#### Work item:
Take the entries below and write them out exactly, with each picture removed.

#### Records:

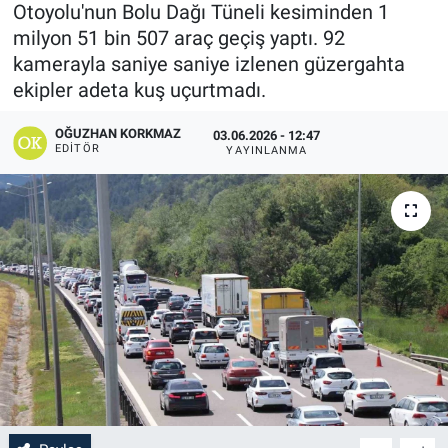
Otoyolu'nun Bolu Dağı Tüneli kesiminden 1
milyon 51 bin 507 araç geçiş yaptı. 92
kamerayla saniye saniye izlenen güzergahta
ekipler adeta kuş uçurtmadı.
OĞUZHAN KORKMAZ
03.06.2026 - 12:47
EDITÖR
YAYINLANMA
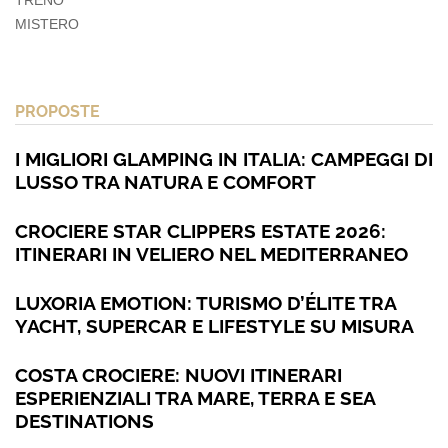
TRENO
MISTERO
PROPOSTE
I MIGLIORI GLAMPING IN ITALIA: CAMPEGGI DI
LUSSO TRA NATURA E COMFORT
CROCIERE STAR CLIPPERS ESTATE 2026:
ITINERARI IN VELIERO NEL MEDITERRANEO
LUXORIA EMOTION: TURISMO D’ÉLITE TRA
YACHT, SUPERCAR E LIFESTYLE SU MISURA
COSTA CROCIERE: NUOVI ITINERARI
ESPERIENZIALI TRA MARE, TERRA E SEA
DESTINATIONS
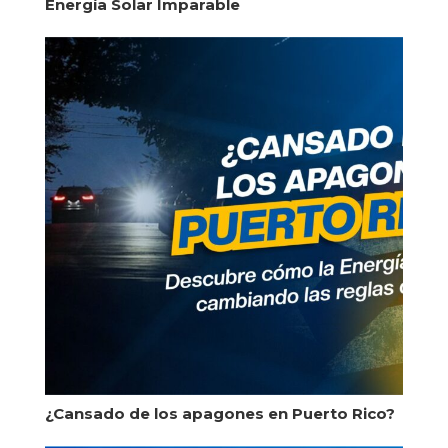
Energía Solar Imparable
¿Cansado de los apagones en Puerto Rico?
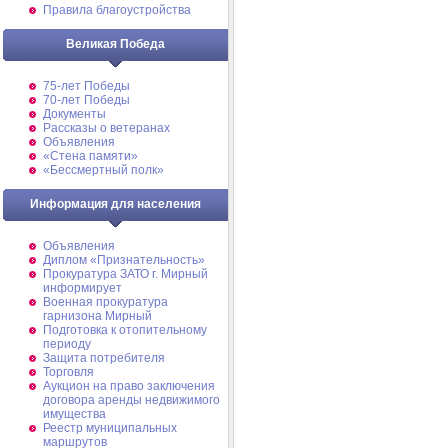
Правила благоустройства
Великая Победа
75-лет Победы
70-лет Победы
Документы
Рассказы о ветеранах
Объявления
«Стена памяти»
«Бессмертный полк»
Информация для населения
Объявления
Диплом «Признательность»
Прокуратура ЗАТО г. Мирный
информирует
Военная прокуратура
гарнизона Мирный
Подготовка к отопительному
периоду
Защита потребителя
Торговля
Аукцион на право заключения
договора аренды недвижимого
имущества
Реестр муниципальных
маршрутов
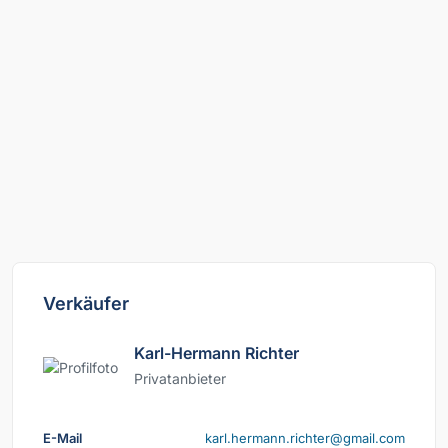
Verkäufer
Karl-Hermann Richter
Privatanbieter
E-Mail
moc.liamg@rethcir.nnamreh.lrak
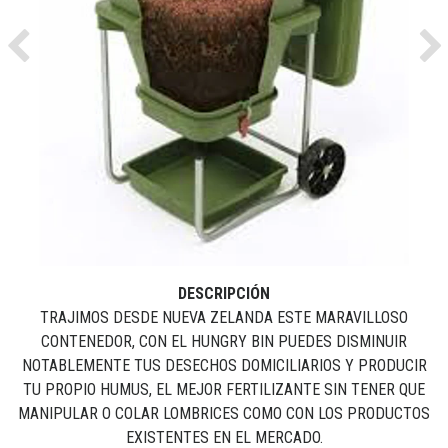
Previous
Ne
DESCRIPCIÓN
TRAJIMOS DESDE NUEVA ZELANDA ESTE MARAVILLOSO
CONTENEDOR, CON EL HUNGRY BIN PUEDES DISMINUIR
NOTABLEMENTE TUS DESECHOS DOMICILIARIOS Y PRODUCIR
TU PROPIO HUMUS, EL MEJOR FERTILIZANTE SIN TENER QUE
MANIPULAR O COLAR LOMBRICES COMO CON LOS PRODUCTOS
EXISTENTES EN EL MERCADO.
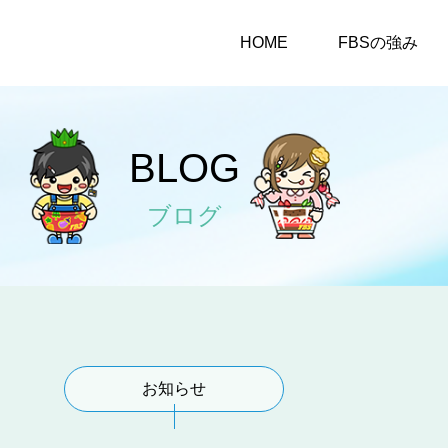
HOME
FBSの強み
BLOG
ブログ
お知らせ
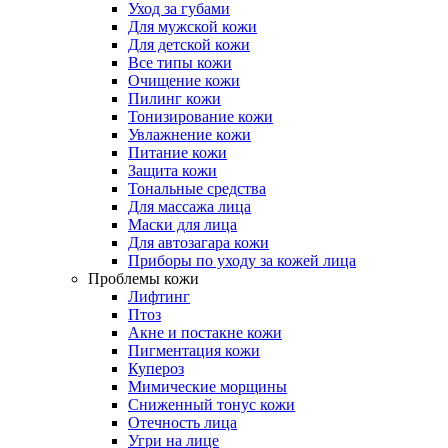
Уход за губами
Для мужской кожи
Для детской кожи
Все типы кожи
Очищение кожи
Пилинг кожи
Тонизирование кожи
Увлажнение кожи
Питание кожи
Защита кожи
Тональные средства
Для массажа лица
Маски для лица
Для автозагара кожи
Приборы по уходу за кожей лица
Проблемы кожи
Лифтинг
Птоз
Акне и постакне кожи
Пигментация кожи
Купероз
Мимические морщины
Сниженный тонус кожи
Отечность лица
Угри на лице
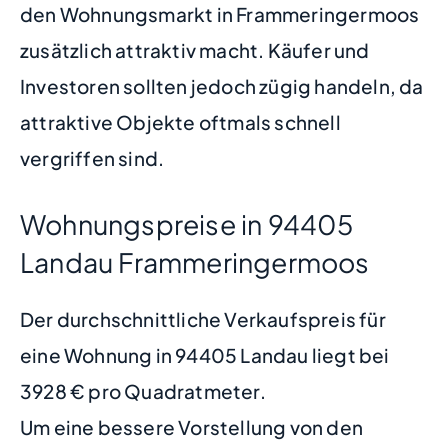
den Wohnungsmarkt in Frammeringermoos
zusätzlich attraktiv macht. Käufer und
Investoren sollten jedoch zügig handeln, da
attraktive Objekte oftmals schnell
vergriffen sind.
Wohnungspreise in 94405
Landau Frammeringermoos
Der durchschnittliche Verkaufspreis für
eine Wohnung in 94405 Landau liegt bei
3928 € pro Quadratmeter.
Um eine bessere Vorstellung von den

#### Response below:
Otoyolu'nun Bolu Dağı Tüneli kesiminden 1
milyon 51 bin 507 araç geçiş yaptı. 92
kamerayla saniye saniye izlenen güzergahta
ekipler adeta kuş uçurtmadı.
OĞUZHAN KORKMAZ
03.06.2026 - 12:47
EDITÖR
YAYINLANMA
TRENO
MISTERO
PROPOSTE
I MIGLIORI GLAMPING IN ITALIA: CAMPEGGI DI
LUSSO TRA NATURA E COMFORT
CROCIERE STAR CLIPPERS ESTATE 2026:
ITINERARI IN VELIERO NEL MEDITERRANEO
LUXORIA EMOTION: TURISMO D’ÉLITE TRA
YACHT, SUPERCAR E LIFESTYLE SU MISURA
COSTA CROCIERE: NUOVI ITINERARI
ESPERIENZIALI TRA MARE, TERRA E SEA
DESTINATIONS
Energía Solar Imparable
¿Cansado de los apagones en Puerto Rico?
Правила благоустройства
Великая Победа
75-лет Победы
70-лет Победы
Документы
Рассказы о ветеранах
Объявления
«Стена памяти»
«Бессмертный полк»
Информация для населения
Объявления
Диплом «Признательность»
Прокуратура ЗАТО г. Мирный
информирует
Военная прокуратура
гарнизона Мирный
Подготовка к отопительному
периоду
Защита потребителя
Торговля
Аукцион на право заключения
договора аренды недвижимого
имущества
Реестр муниципальных
маршрутов
Verkäufer
Karl-Hermann Richter
Privatanbieter
E-Mail
moc.liamg@rethcir.nnamreh.lrak
Previous
Ne
DESCRIPCIÓN
TRAJIMOS DESDE NUEVA ZELANDA ESTE MARAVILLOSO
CONTENEDOR, CON EL HUNGRY BIN PUEDES DISMINUIR
NOTABLEMENTE TUS DESECHOS DOMICILIARIOS Y PRODUCIR
TU PROPIO HUMUS, EL MEJOR FERTILIZANTE SIN TENER QUE
MANIPULAR O COLAR LOMBRICES COMO CON LOS PRODUCTOS
EXISTENTES EN EL MERCADO.
HOME
FBSの強み
BLOG
ブログ
お知らせ
Уход за губами
Для мужской кожи
Для детской кожи
Все типы кожи
Очищение кожи
Пилинг кожи
Тонизирование кожи
Увлажнение кожи
Питание кожи
Защита кожи
Тональные средства
Для массажа лица
Маски для лица
Для автозагара кожи
Приборы по уходу за кожей лица
Проблемы кожи
Лифтинг
Птоз
Акне и постакне кожи
Пигментация кожи
Купероз
Мимические морщины
Сниженный тонус кожи
Отечность лица
Угри на лице
den Wohnungsmarkt in Frammeringermoos
zusätzlich attraktiv macht. Käufer und
Investoren sollten jedoch zügig handeln, da
attraktive Objekte oftmals schnell
vergriffen sind.
Wohnungspreise in 94405
Landau Frammeringermoos
Der durchschnittliche Verkaufspreis für
eine Wohnung in 94405 Landau liegt bei
3928 € pro Quadratmeter.
Um eine bessere Vorstellung von den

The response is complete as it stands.